- **Problem details**:
Pull every line that holds the word "மரணங" from the entries.

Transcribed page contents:
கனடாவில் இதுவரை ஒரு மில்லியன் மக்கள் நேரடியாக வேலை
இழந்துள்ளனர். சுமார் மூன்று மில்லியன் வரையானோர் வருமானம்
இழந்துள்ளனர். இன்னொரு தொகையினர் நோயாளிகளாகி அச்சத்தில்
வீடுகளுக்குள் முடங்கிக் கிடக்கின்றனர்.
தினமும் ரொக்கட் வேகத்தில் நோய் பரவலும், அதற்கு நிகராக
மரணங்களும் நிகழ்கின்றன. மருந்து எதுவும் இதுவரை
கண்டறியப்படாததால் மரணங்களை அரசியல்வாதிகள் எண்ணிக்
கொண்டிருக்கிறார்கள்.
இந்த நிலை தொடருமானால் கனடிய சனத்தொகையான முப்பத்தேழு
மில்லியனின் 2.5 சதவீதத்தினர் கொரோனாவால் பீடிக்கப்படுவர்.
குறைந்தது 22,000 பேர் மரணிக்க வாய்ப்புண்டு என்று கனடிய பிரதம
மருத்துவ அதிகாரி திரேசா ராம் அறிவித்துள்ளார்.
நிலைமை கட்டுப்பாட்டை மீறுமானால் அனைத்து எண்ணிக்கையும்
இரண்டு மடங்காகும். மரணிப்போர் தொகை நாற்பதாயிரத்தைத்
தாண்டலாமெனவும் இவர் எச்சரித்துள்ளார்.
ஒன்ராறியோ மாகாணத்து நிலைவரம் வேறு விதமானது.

- **The answer**:
மரணங்களும் நிகழ்கின்றன. மருந்து எதுவும் இதுவரை
கண்டறியப்படாததால் மரணங்களை அரசியல்வாதிகள் எண்ணிக்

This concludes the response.